Am I flirting?

If you urgently need to know whether something is flirting, you're welcome to decamp to http://amiflirting.com/submit or send correspondence to amiflirting (at) tumblr.com. Will we assume you're flirting with us? Only if you want us to.

26. If after offering to fix your busted Wordpress template, I still couldn’t, but you know, you said that was okay and kept talking to me?

A wise lady explaining the vagaries of internet courtship supports the practice of another experienced lad who’s been refining the provision of “the internet boyfriend experience” — it’s the small favors, elevated to improbably perfect common bonds, that make for flirting.

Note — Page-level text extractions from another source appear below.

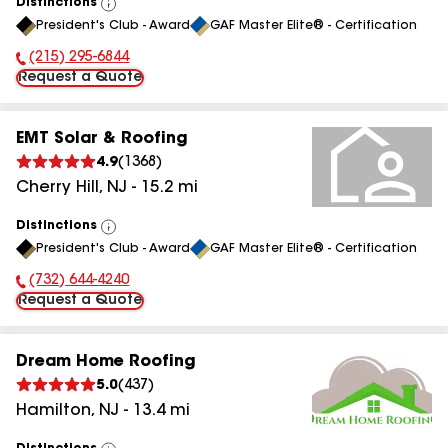
Distinctions
View
President's Club - Award
GAF Master Elite® - Certification
All
(215) 295-6844
Phone Number:
Request a Quote
EMT Solar & Roofing
4.9
(
1368
)
Cherry Hill
,
NJ
-
15.2
mi
Distinctions
View
President's Club - Award
GAF Master Elite® - Certification
All
(732) 644-4240
Phone Number:
Request a Quote
Dream Home Roofing
5.0
(
437
)
Hamilton
,
NJ
-
13.4
mi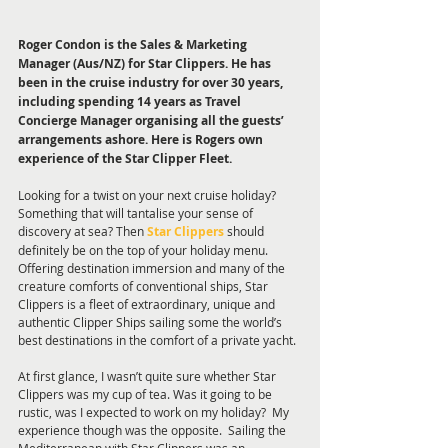
Roger Condon is the Sales & Marketing 
Manager (Aus/NZ) for Star Clippers. He has 
been in the cruise industry for over 30 years, 
including spending 14 years as Travel 
Concierge Manager organising all the guests’ 
arrangements ashore. Here is Rogers own 
experience of the Star Clipper Fleet.
Looking for a twist on your next cruise holiday?  
Something that will tantalise your sense of 
discovery at sea? Then 
Star Clippers
 should 
definitely be on the top of your holiday menu.   
Offering destination immersion and many of the 
creature comforts of conventional ships, Star 
Clippers is a fleet of extraordinary, unique and 
authentic Clipper Ships sailing some the world’s 
best destinations in the comfort of a private yacht. 
At first glance, I wasn’t quite sure whether Star 
Clippers was my cup of tea. Was it going to be 
rustic, was I expected to work on my holiday?  My 
experience though was the opposite.  Sailing the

So of course she could have looked up the answer you gave her in the Wordpess Codex herself. But that’s not what matters. What makes it a well-played attention-giving gesture is that you did the legwork, you followed up to see if it worked. It’s that consistency, even in the least consequential of things, that give flirting some power.

Besides, the better her blog works, the more opportunity you have to idly email her about what she writes, like every post were the most important thing on earth, that only you understand, and what a mad world it is that brought you together, despite distance and botched-up plugins, to enjoy that.

Go for it. Fixing her blog isn’t the new hanging her shelves (or his drapes, or etc. outmoded, overly-gendered domestic help), but what else are you gonna do from a few thousand miles away to show you can give some love to get some love, too?